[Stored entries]
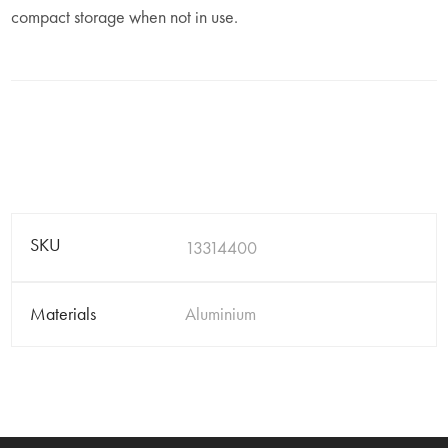
compact storage when not in use.
SKU
13314400
Materials
Aluminium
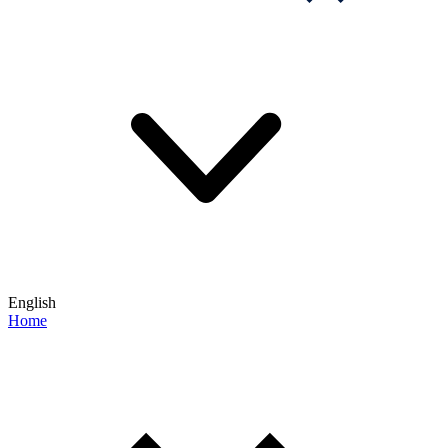
English
Home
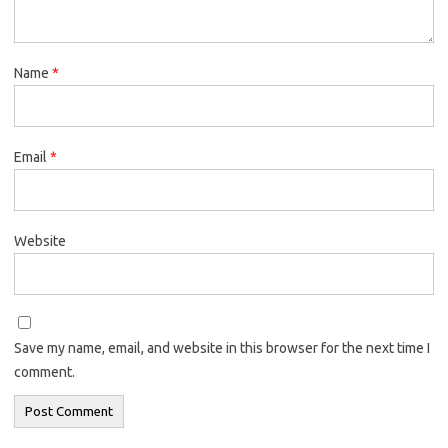
Name
*
Email
*
Website
Save my name, email, and website in this browser for the next time I
comment.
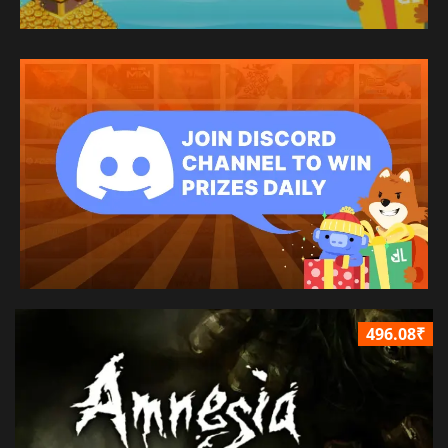
496.08₹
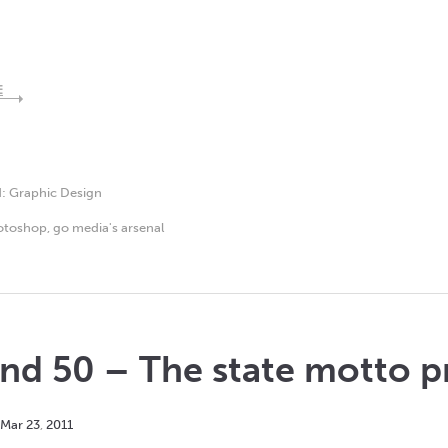
E
d:
Graphic Design
otoshop
,
go media's arsenal
nd 50 – The state motto p
Mar
23
,
2011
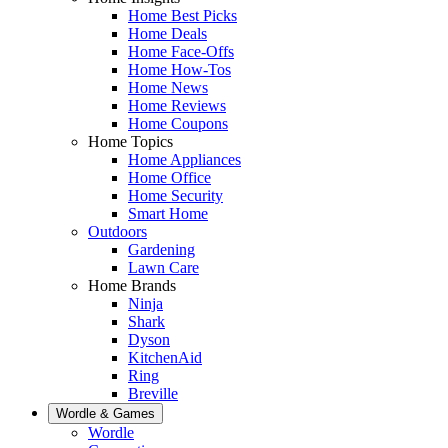
Home Best Picks
Home Deals
Home Face-Offs
Home How-Tos
Home News
Home Reviews
Home Coupons
Home Topics
Home Appliances
Home Office
Home Security
Smart Home
Outdoors
Gardening
Lawn Care
Home Brands
Ninja
Shark
Dyson
KitchenAid
Ring
Breville
Wordle & Games
Wordle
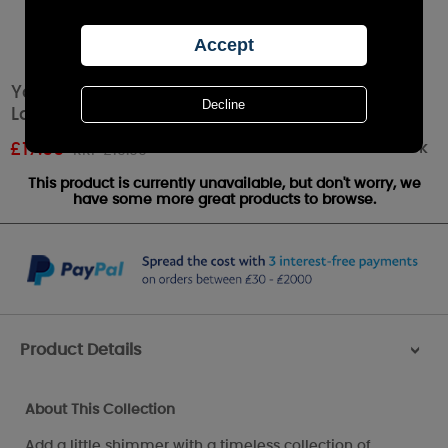
Yankee Candle Shimmer Glow Large Jar
Lantern
Out of stock
£
17.99
RRP £19.99
This product is currently unavailable, but don't worry, we
have some more great products to browse.
Product Details
>
About This Collection
Add a little shimmer with a timeless collection of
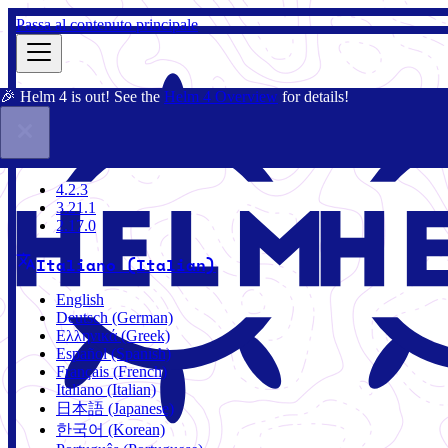
Passa al contenuto principale
🎉 Helm 4 is out! See the
Helm 4 Overview
for details!
Docs
Community
Blog
Charts
3.21.1
4.2.3
3.21.1
2.17.0
Italiano (Italian)
English
Deutsch (German)
Ελληνικά (Greek)
Español (Spanish)
Français (French)
Italiano (Italian)
日本語 (Japanese)
한국어 (Korean)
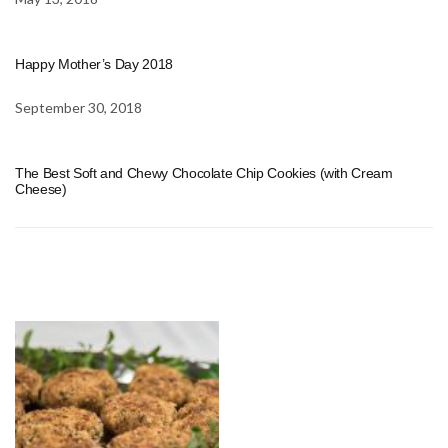
Happy Mother’s Day 2018
September 30, 2018
The Best Soft and Chewy Chocolate Chip Cookies (with Cream
Cheese)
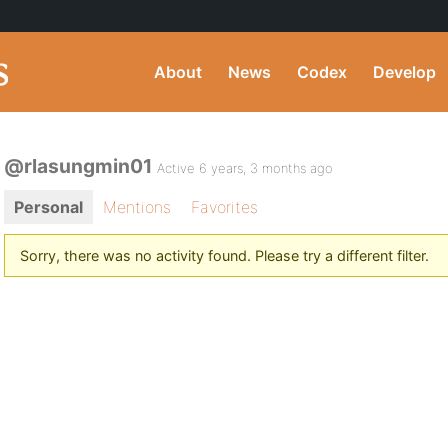
About
News
Codex
Develop
@rlasungmin01
Active 6 years, 3 months ago
Personal
Mentions
Favorites
Sorry, there was no activity found. Please try a different filter.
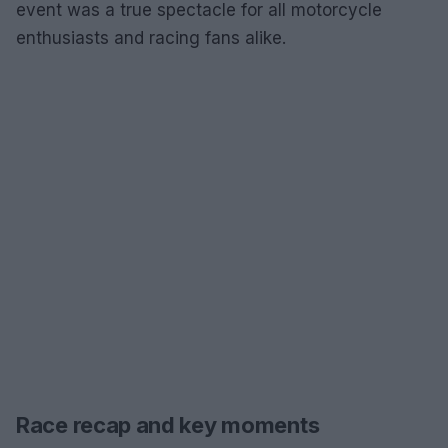
event was a true spectacle for all motorcycle
enthusiasts and racing fans alike.
Race recap and key moments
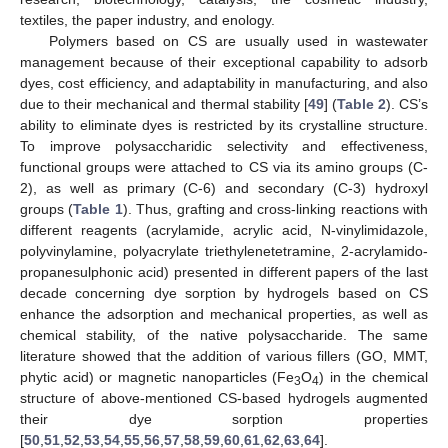
textiles, the paper industry, and enology.
Polymers based on CS are usually used in wastewater
management because of their exceptional capability to adsorb
dyes, cost efficiency, and adaptability in manufacturing, and also
due to their mechanical and thermal stability [
49
] (
Table 2
). CS’s
ability to eliminate dyes is restricted by its crystalline structure.
To improve polysaccharidic selectivity and effectiveness,
functional groups were attached to CS via its amino groups (C-
2), as well as primary (C-6) and secondary (C-3) hydroxyl
groups (
Table 1
). Thus, grafting and cross-linking reactions with
different reagents (acrylamide, acrylic acid, N-vinylimidazole,
polyvinylamine, polyacrylate triethylenetetramine, 2-acrylamido-
propanesulphonic acid) presented in different papers of the last
decade concerning dye sorption by hydrogels based on CS
enhance the adsorption and mechanical properties, as well as
chemical stability, of the native polysaccharide. The same
literature showed that the addition of various fillers (GO, MMT,
phytic acid) or magnetic nanoparticles (Fe
O
) in the chemical
3
4
structure of above-mentioned CS-based hydrogels augmented
their dye sorption properties
[
50
,
51
,
52
,
53
,
54
,
55
,
56
,
57
,
58
,
59
,
60
,
61
,
62
,
63
,
64
].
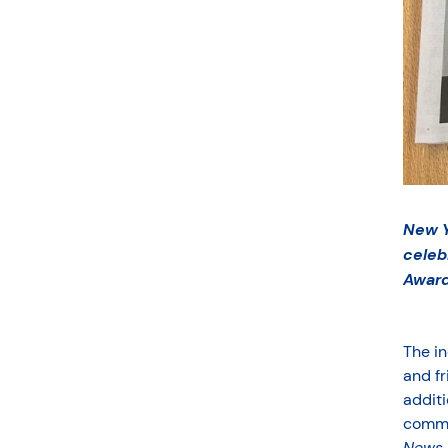
New Y
celeb
Award
The in
and fr
additi
comme
News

■ Aim of the task
Produce an exact copy of the lines from the line containing "Active 6 years, 3 months ago" through the last line of the records, with no pictures and no other text.

■ Worked solution
Active 6 years, 3 months ago
Personal
Mentions
Favorites
Sorry, there was no activity found. Please try a different filter.
event was a true spectacle for all motorcycle
enthusiasts and racing fans alike.
Race recap and key moments
textiles, the paper industry, and enology.
Polymers based on CS are usually used in wastewater
management because of their exceptional capability to adsorb
dyes, cost efficiency, and adaptability in manufacturing, and also
due to their mechanical and thermal stability [
49
] (
Table 2
). CS’s
ability to eliminate dyes is restricted by its crystalline structure.
To improve polysaccharidic selectivity and effectiveness,
functional groups were attached to CS via its amino groups (C-
2), as well as primary (C-6) and secondary (C-3) hydroxyl
groups (
Table 1
). Thus, grafting and cross-linking reactions with
different reagents (acrylamide, acrylic acid, N-vinylimidazole,
polyvinylamine, polyacrylate triethylenetetramine, 2-acrylamido-
propanesulphonic acid) presented in different papers of the last
decade concerning dye sorption by hydrogels based on CS
enhance the adsorption and mechanical properties, as well as
chemical stability, of the native polysaccharide. The same
literature showed that the addition of various fillers (GO, MMT,
phytic acid) or magnetic nanoparticles (Fe
O
) in the chemical
3
4
structure of above-mentioned CS-based hydrogels augmented
their dye sorption properties
[
50
,
51
,
52
,
53
,
54
,
55
,
56
,
57
,
58
,
59
,
60
,
61
,
62
,
63
,
64
].
New Y
celeb
Award
The in
and fr
additi
comme
News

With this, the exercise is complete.